Only a number is wanted here, namely how many lines of the data contain the string "használata".

────

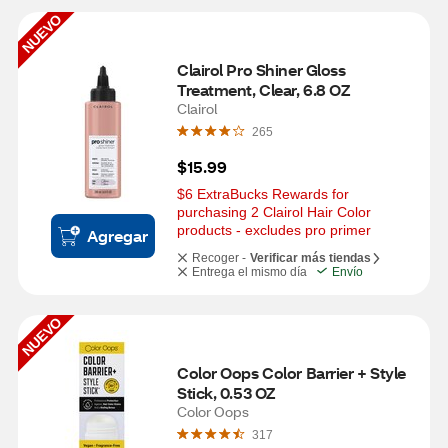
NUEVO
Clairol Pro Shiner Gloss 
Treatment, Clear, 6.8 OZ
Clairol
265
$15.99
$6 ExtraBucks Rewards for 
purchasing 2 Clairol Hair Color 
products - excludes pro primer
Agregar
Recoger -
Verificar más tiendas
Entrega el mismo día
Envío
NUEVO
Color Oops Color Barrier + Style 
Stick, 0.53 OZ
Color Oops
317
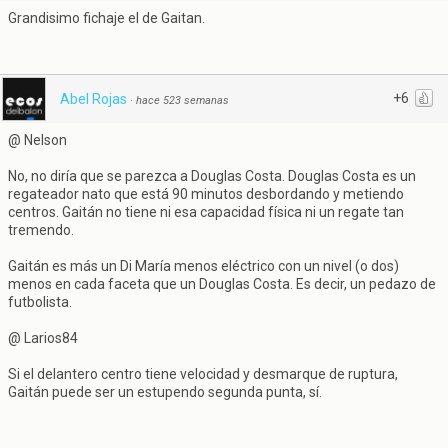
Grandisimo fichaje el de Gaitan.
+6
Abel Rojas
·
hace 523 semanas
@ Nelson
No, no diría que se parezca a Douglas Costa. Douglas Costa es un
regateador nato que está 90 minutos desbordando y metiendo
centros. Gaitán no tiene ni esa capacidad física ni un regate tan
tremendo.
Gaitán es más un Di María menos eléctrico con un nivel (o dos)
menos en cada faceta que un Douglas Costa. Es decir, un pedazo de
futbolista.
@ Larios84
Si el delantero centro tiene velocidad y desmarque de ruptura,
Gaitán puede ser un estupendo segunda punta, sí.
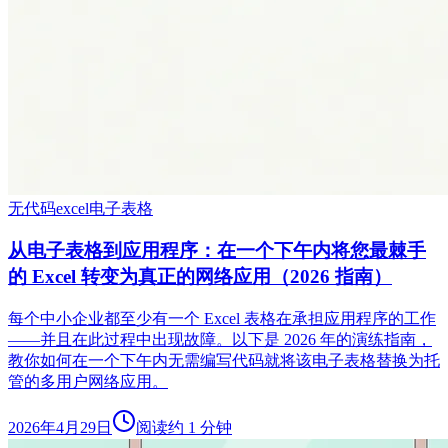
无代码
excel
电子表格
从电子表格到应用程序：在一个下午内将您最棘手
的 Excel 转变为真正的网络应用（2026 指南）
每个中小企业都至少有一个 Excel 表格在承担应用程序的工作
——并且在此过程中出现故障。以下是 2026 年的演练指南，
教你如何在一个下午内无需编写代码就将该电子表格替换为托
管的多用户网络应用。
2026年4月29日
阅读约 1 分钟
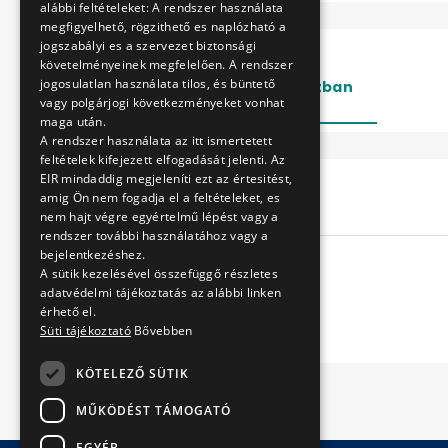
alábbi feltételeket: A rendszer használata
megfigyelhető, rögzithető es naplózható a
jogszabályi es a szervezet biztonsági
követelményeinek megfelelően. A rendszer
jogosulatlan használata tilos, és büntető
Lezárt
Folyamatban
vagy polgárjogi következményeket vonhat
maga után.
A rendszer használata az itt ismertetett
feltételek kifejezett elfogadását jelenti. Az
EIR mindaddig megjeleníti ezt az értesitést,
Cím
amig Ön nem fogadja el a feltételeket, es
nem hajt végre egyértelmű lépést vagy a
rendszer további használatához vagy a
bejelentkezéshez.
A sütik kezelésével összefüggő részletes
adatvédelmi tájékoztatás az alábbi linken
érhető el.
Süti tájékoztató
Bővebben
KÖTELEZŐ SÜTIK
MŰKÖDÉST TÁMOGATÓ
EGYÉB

────

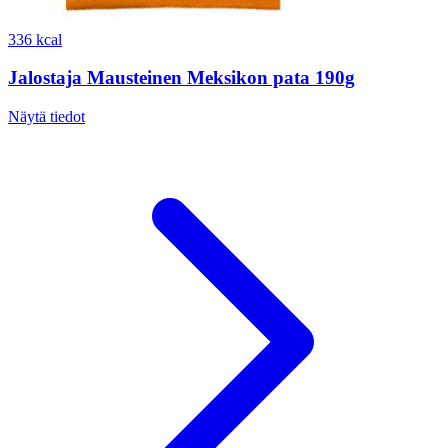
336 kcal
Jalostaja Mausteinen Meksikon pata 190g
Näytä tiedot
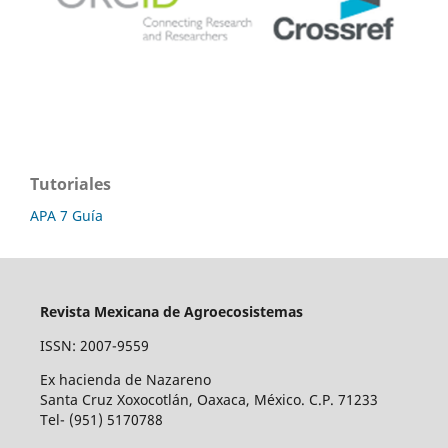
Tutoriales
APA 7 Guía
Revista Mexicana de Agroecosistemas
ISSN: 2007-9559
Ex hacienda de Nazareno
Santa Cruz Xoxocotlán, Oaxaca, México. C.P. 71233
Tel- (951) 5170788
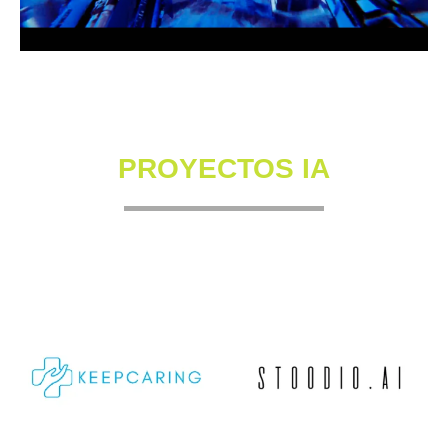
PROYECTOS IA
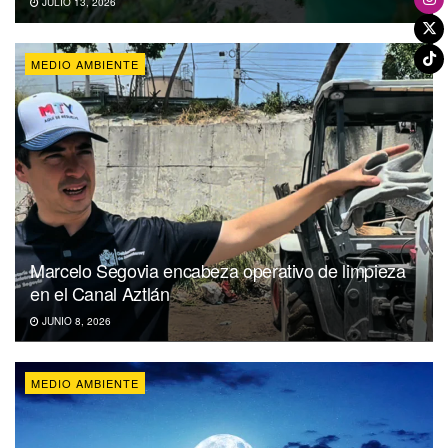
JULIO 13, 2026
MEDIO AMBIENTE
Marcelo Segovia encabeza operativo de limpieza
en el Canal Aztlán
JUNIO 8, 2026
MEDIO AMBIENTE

────

## RESPONSE
3